[Items listed in a dataset]
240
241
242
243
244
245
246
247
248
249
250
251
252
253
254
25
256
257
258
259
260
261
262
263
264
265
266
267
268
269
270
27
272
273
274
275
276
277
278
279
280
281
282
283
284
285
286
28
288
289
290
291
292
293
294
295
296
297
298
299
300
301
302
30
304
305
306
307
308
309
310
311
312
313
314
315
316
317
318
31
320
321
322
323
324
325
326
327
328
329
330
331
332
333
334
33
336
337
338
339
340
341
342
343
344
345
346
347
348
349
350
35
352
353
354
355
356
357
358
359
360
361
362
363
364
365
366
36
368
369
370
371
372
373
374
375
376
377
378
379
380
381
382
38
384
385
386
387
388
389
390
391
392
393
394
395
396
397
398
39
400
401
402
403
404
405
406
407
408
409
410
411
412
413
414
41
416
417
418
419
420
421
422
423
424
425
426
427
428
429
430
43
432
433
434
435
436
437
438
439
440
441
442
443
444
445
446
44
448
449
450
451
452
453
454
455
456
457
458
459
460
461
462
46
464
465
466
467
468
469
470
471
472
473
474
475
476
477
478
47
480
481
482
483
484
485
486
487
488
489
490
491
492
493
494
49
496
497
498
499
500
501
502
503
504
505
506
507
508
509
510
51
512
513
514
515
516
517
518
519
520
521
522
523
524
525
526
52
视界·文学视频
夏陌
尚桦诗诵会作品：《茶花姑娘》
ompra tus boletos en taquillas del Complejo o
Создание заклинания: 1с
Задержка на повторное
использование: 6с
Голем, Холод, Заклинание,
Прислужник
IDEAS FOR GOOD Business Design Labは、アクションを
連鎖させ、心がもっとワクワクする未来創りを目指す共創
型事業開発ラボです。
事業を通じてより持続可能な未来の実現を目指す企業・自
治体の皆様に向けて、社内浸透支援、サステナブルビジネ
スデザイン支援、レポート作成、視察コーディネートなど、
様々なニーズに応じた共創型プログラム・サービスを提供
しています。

...

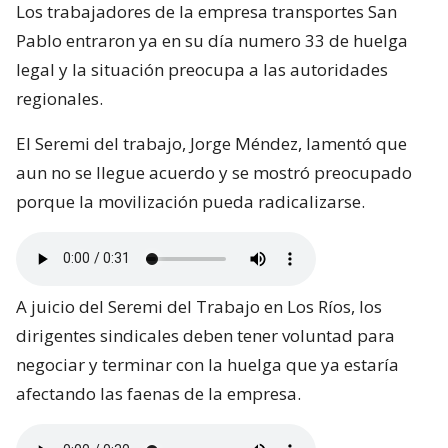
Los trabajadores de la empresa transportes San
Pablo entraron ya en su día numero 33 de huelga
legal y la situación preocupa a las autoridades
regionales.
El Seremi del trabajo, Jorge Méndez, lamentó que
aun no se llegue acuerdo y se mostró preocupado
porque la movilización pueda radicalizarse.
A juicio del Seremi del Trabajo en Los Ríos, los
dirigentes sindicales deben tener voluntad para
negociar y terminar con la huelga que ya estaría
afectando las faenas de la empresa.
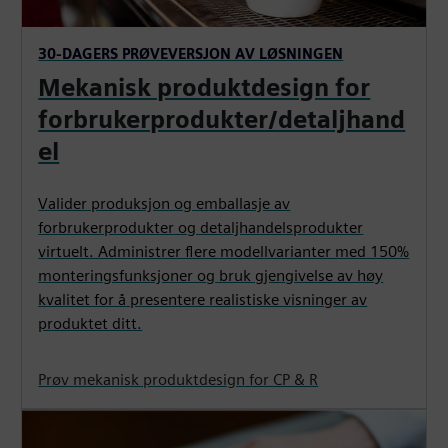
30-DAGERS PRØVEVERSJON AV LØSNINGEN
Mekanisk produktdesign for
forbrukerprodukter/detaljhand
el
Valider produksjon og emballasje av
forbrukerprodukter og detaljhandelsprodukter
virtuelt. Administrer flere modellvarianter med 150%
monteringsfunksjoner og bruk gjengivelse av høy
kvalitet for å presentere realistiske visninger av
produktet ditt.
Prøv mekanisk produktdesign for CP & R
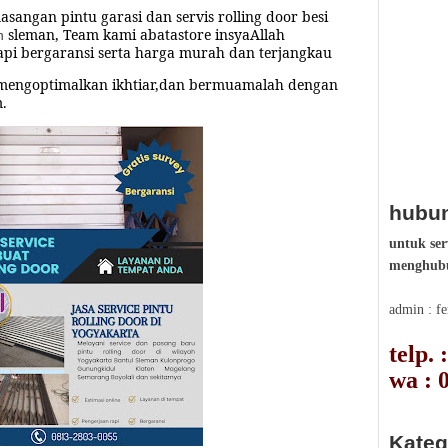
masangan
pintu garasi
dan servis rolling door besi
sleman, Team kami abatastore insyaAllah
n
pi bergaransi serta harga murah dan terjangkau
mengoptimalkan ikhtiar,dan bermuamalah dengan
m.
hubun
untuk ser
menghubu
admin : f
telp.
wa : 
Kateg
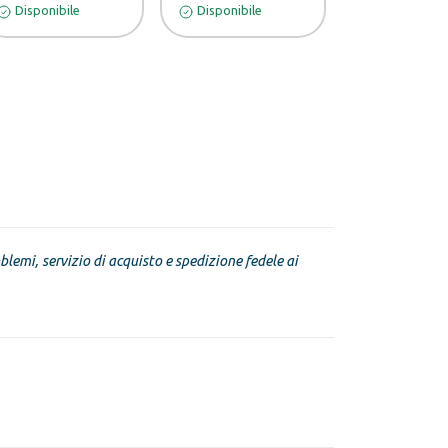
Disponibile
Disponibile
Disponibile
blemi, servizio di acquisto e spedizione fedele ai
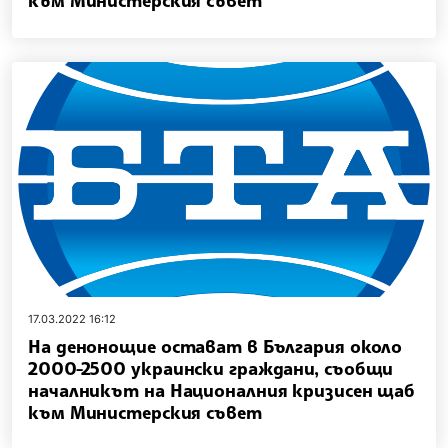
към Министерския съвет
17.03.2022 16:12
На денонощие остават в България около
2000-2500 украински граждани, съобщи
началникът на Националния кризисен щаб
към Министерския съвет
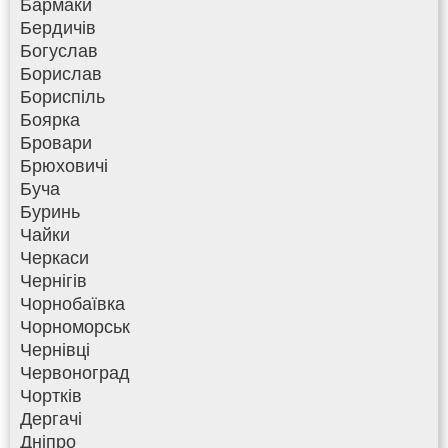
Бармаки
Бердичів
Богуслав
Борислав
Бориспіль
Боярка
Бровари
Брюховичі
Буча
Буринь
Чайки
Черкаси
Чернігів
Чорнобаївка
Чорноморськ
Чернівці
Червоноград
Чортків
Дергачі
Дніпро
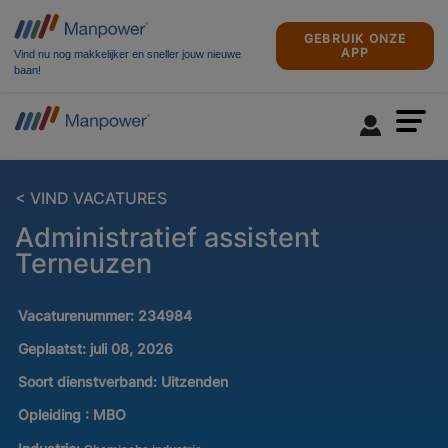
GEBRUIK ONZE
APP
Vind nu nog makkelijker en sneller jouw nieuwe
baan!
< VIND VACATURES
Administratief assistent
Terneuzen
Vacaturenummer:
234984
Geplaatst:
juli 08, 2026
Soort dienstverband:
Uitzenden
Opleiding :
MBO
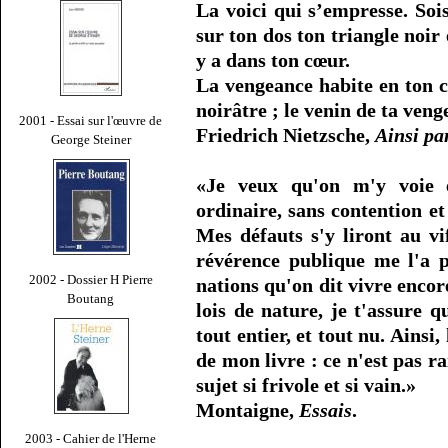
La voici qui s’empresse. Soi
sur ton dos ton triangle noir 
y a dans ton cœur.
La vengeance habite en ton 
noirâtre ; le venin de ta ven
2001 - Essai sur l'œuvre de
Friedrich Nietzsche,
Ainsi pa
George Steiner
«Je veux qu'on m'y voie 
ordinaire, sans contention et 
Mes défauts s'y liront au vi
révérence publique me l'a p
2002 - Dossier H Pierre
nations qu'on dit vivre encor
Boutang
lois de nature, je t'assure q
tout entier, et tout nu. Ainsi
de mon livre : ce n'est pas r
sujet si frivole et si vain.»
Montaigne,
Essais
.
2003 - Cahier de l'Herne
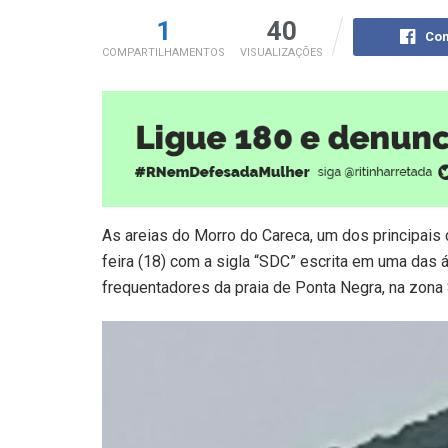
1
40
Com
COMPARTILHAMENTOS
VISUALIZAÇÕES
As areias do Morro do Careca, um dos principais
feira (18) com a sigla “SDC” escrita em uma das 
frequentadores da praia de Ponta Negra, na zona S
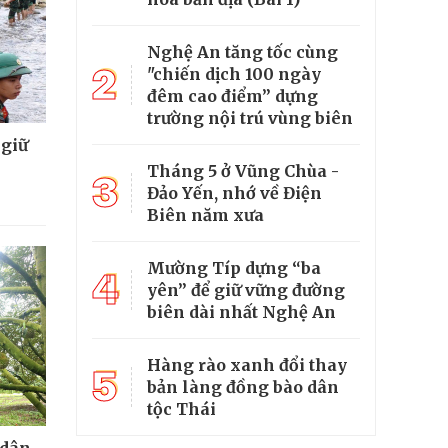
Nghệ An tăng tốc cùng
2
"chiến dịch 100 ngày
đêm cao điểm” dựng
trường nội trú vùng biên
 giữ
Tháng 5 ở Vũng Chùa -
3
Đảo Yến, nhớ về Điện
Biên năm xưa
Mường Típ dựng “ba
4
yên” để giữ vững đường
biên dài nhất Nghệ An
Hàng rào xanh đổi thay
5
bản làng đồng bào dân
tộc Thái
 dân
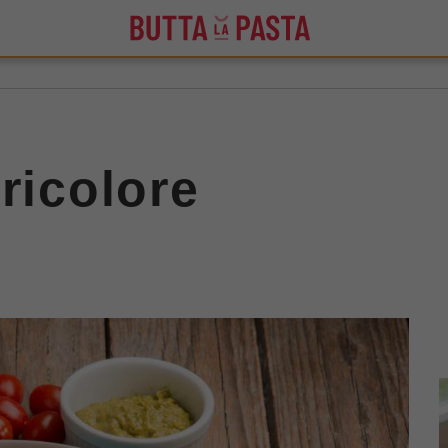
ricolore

...

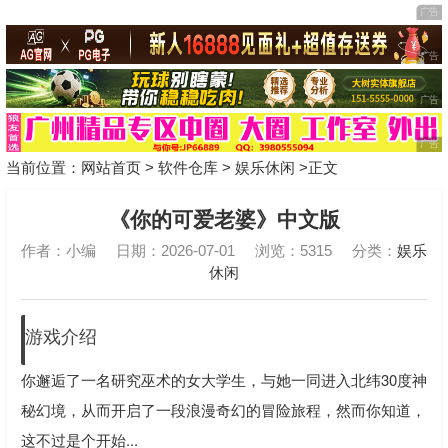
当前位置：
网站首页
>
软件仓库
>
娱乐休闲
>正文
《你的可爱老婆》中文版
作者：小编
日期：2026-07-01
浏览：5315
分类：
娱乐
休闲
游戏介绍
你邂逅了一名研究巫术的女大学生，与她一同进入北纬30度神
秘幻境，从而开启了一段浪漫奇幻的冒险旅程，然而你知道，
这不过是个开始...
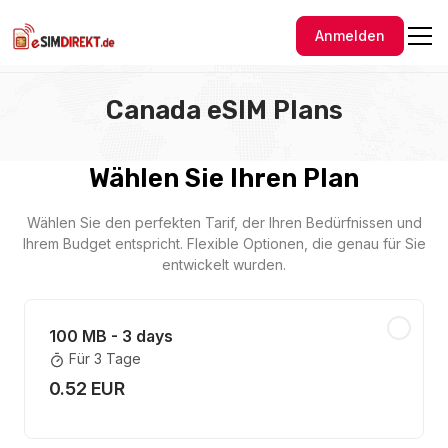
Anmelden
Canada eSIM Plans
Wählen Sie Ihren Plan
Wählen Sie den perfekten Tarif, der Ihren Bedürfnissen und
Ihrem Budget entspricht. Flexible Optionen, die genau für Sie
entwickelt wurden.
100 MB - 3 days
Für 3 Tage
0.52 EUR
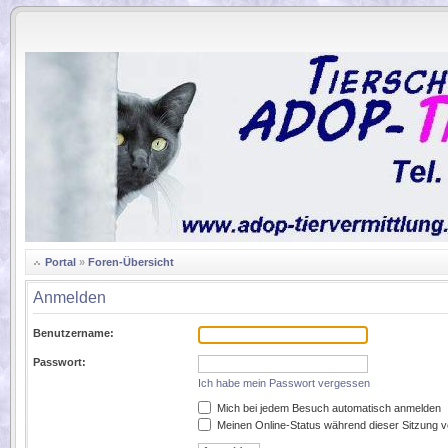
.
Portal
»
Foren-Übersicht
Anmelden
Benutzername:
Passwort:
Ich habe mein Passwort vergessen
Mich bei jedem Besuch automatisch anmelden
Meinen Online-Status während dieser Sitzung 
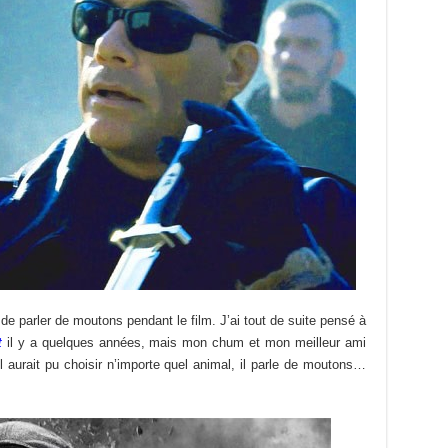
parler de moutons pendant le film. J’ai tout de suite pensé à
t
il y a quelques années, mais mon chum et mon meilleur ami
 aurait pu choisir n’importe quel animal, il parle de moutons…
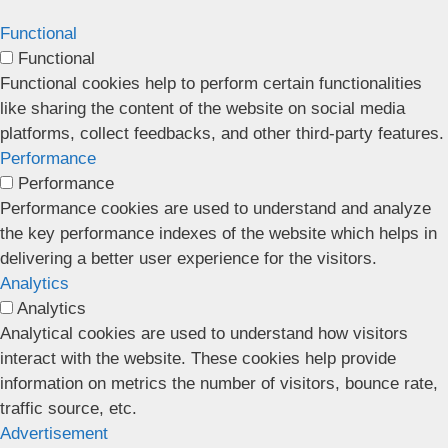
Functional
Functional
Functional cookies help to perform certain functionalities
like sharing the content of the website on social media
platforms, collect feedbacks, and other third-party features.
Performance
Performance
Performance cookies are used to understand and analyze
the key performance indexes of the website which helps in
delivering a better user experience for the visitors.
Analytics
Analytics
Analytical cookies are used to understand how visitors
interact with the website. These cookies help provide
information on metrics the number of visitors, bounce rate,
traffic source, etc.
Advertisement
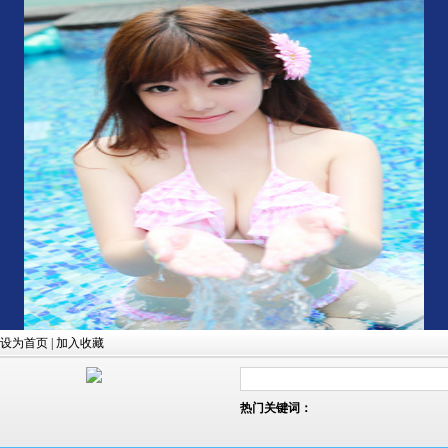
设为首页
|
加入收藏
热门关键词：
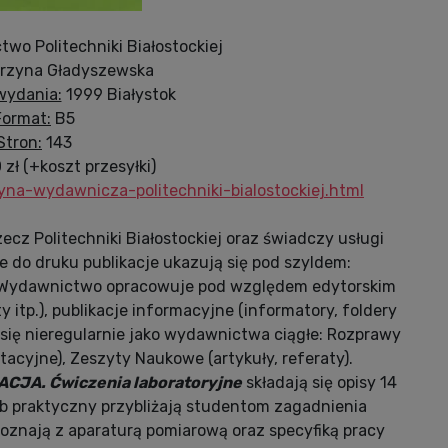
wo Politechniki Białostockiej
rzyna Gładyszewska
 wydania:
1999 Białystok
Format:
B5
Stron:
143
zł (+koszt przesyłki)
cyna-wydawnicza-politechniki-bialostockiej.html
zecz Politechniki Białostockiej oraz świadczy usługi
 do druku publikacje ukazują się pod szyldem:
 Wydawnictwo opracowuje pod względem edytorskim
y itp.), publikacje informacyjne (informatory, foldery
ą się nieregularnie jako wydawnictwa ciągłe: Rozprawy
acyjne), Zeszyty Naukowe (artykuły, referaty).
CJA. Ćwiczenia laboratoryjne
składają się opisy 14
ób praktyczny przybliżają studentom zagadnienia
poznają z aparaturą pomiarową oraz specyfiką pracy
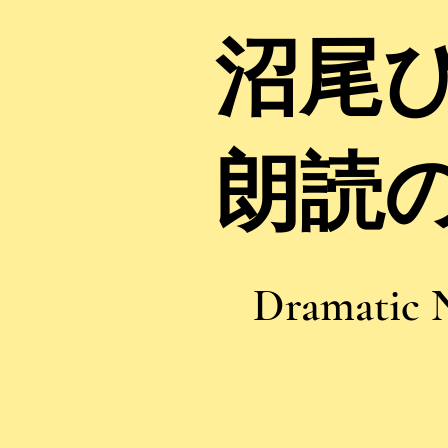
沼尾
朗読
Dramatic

▸ Prompt
Check each line above for the string "website" and copy every line that has it.

▸ Your solution
like sharing the content of the website on social media
the key performance indexes of the website which helps in
interact with the website. These cookies help provide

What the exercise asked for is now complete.